The Colorado House of Representatives passed Senate Bill 26-131 on Monday by a vote of 50-13, sending the state’s most significant sports betting reform legislation to Governor Jared Polis for his signature. The bill, which cleared the Colorado General Assembly with bipartisan support, introduces a series of new operational requirements and restrictions on licensed internet sports betting operators in the state. If signed, it will take effect in August 2026.

The Colorado Division of Gaming, which sits within the state Department of Revenue and oversees licensed sportsbook operators, will be responsible for enforcement. Operators found in violation of the new restrictions face fines of up to $25,000.

The legislation prohibits operators from accepting credit card or buy-now-pay-later deposits, caps individual accounts at six deposits within any 24-hour period, and bans unsolicited push notifications and text messages designed to solicit bets or encourage additional funding. Advertising restrictions in the final text bar promotional language featuring terms such as “bonus bet” or “no sweat,” prohibit sports betting ads between 8:00 p.m. and 10:00 p.m., and ban targeting of audiences under the age of 18.

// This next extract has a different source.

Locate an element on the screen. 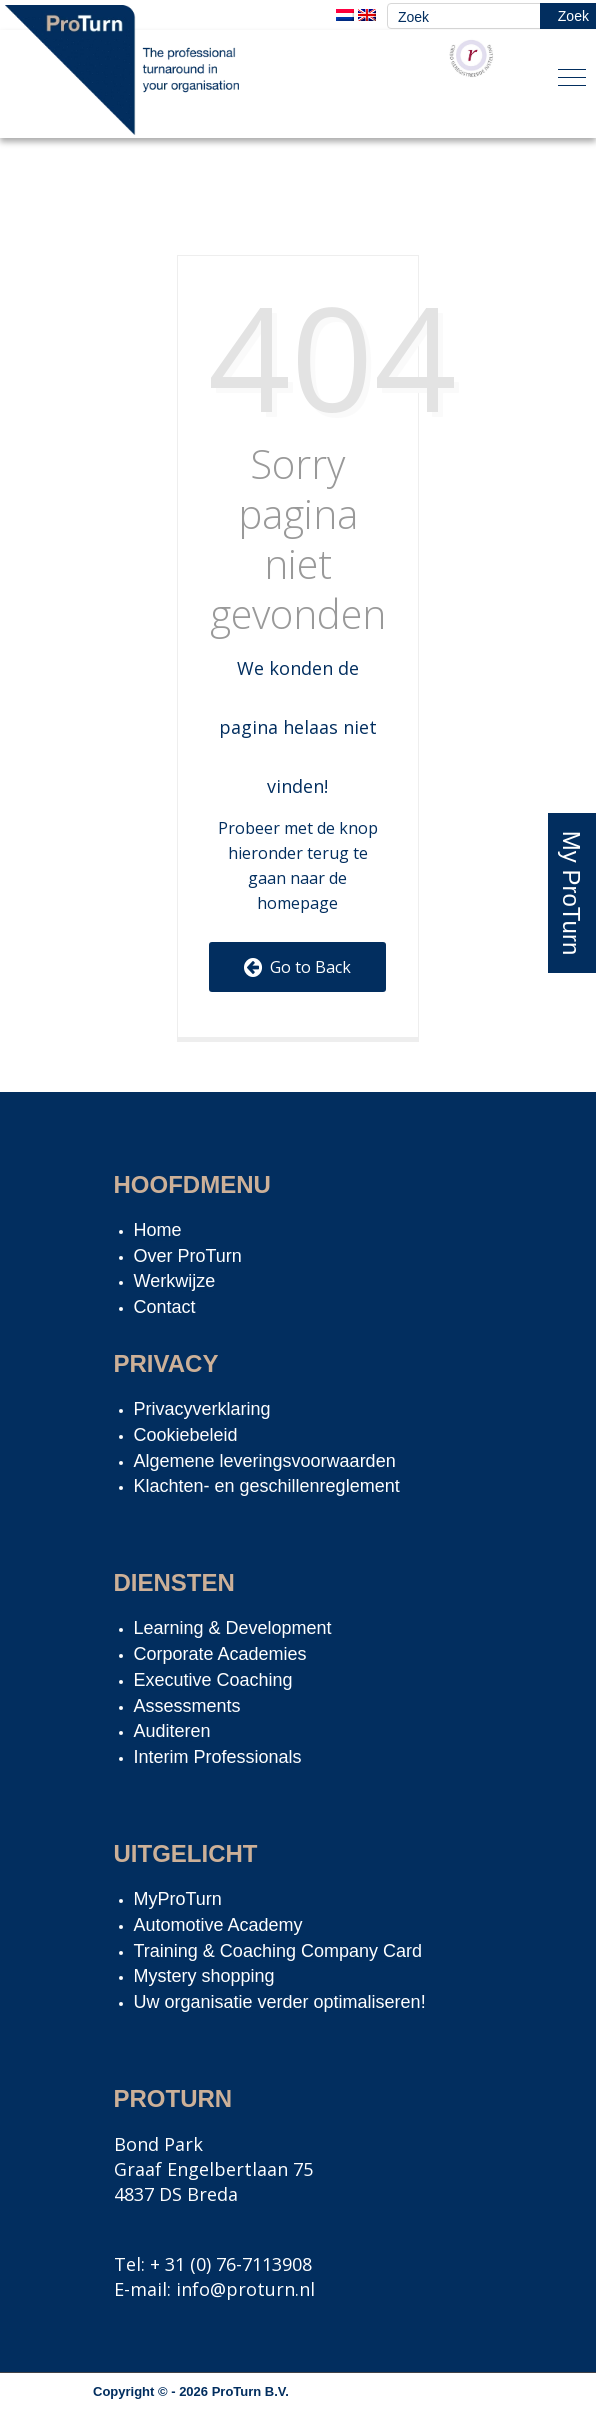 Image resolution: width=596 pixels, height=2412 pixels. Auditeren is located at coordinates (172, 1731).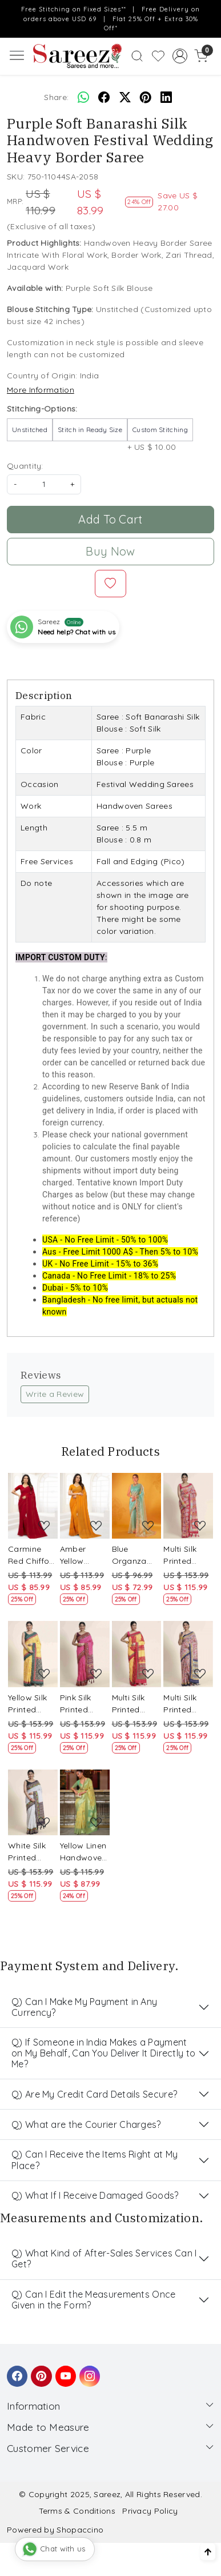  I want to click on [Back to top], so click(207, 2551).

The bill’s passage follows a series of amendments that substantially narrowed its original scope. An earlier version proposed a complete ban on proposition bets across the state, but that measure was removed in the Senate Finance Committee after a fiscal estimate projected it would reduce state sports betting tax revenues by $2.4 million in fiscal year 2026-27, rising to $2.7 million by 2028-29. Colorado directs a portion of sports betting tax revenue toward water infrastructure projects, and lawmakers expressed concern that a shortfall could draw on general fund reserves.

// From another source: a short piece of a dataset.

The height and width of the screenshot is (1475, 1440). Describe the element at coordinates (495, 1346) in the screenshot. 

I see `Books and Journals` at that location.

The Sports Betting Alliance, whose members include FanDuel, DraftKings, BetMGM, Fanatics, and bet365, testified in opposition to the bill during Senate committee hearings, arguing the restrictions would drive Colorado bettors toward unlicensed markets.

House sponsor and committee chair Rep. Steven Woodrow described the bill as the most comprehensive package of sports betting consumer protections introduced in any US state since the repeal of PASPA in 2018.

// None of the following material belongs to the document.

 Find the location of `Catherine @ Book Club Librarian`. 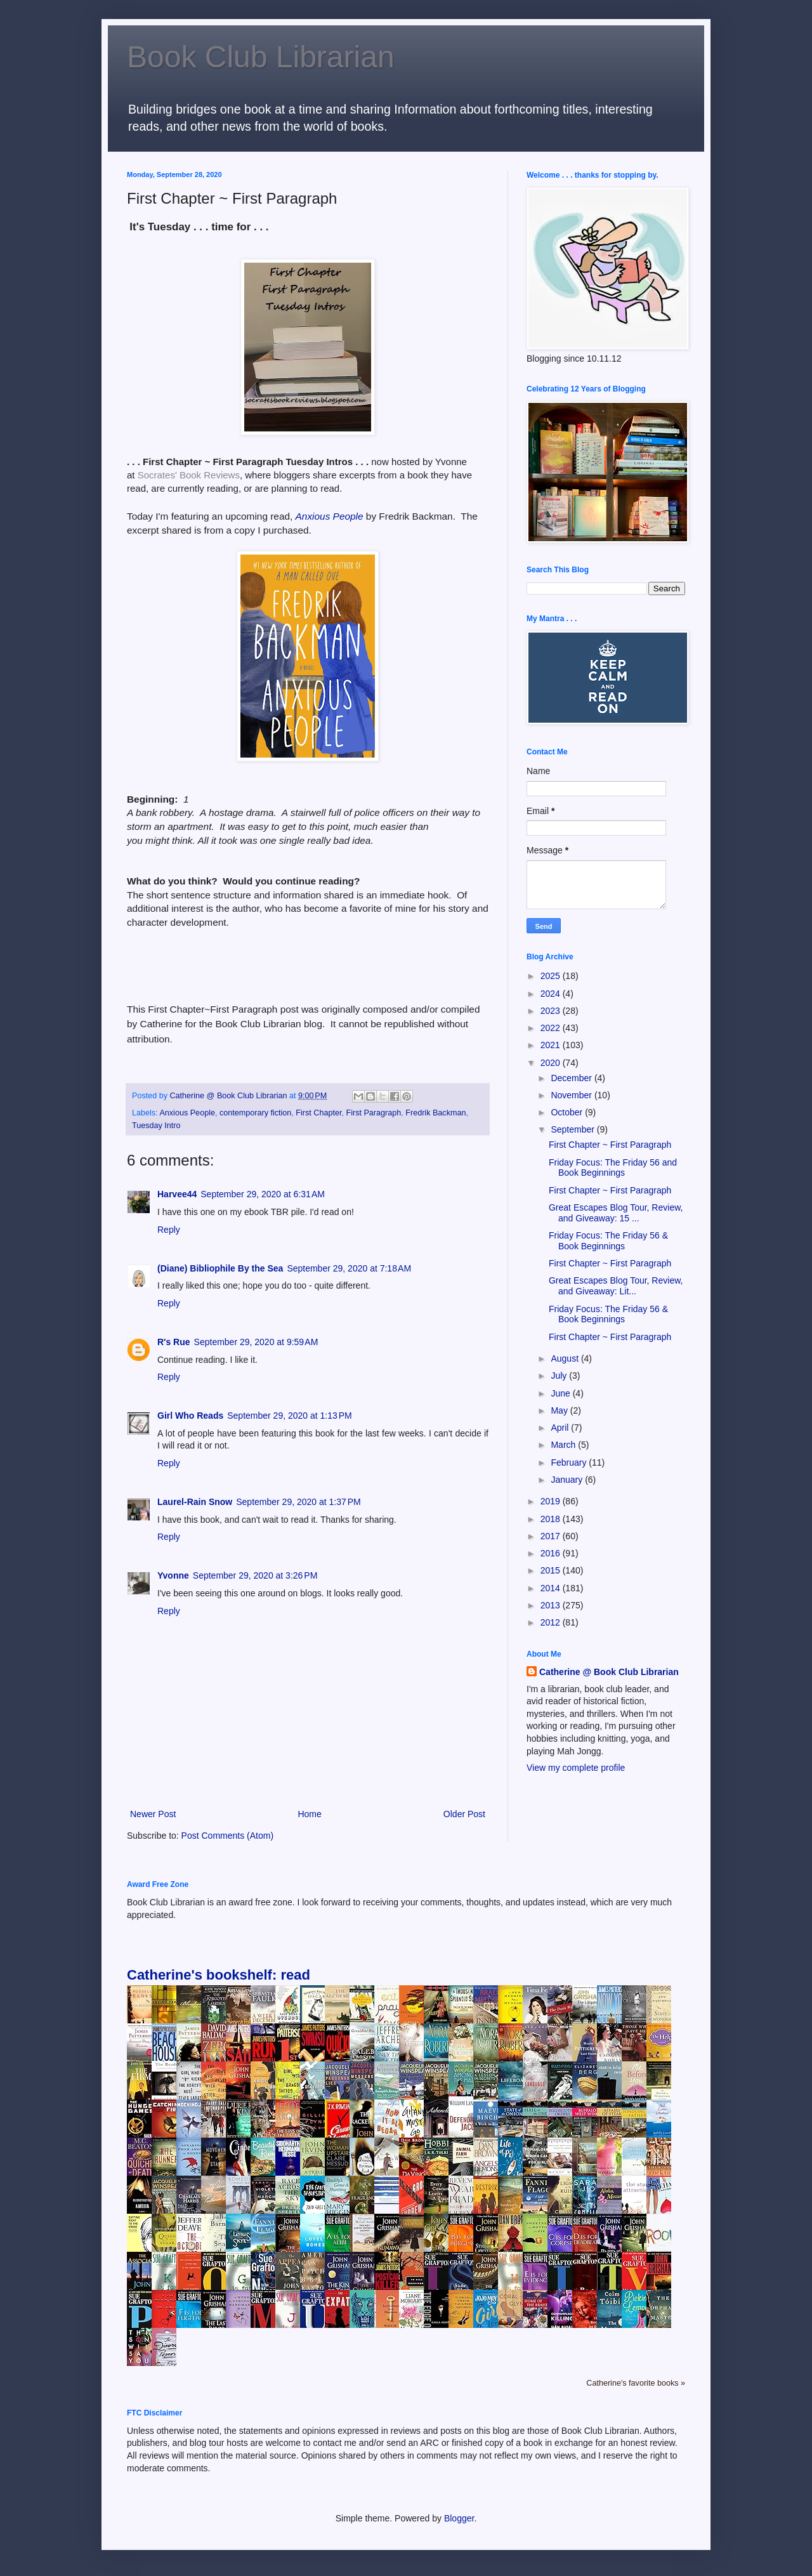

Catherine @ Book Club Librarian is located at coordinates (609, 1672).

“This is not a ban on sports betting and it is not an attempt to relitigate the 2019 ballot measure that legalized it. Coloradans made that decision, and our job today isn’t to second-guess them. Our job is to make sure the product they were promised is the product they actually got.”

Colorado residents wagered more than $6 billion on sports online in 2025, a 130% increase from the market’s inception following voter approval in 2019. The state currently has 16 licensed online sportsbooks, more than any other jurisdiction in the country.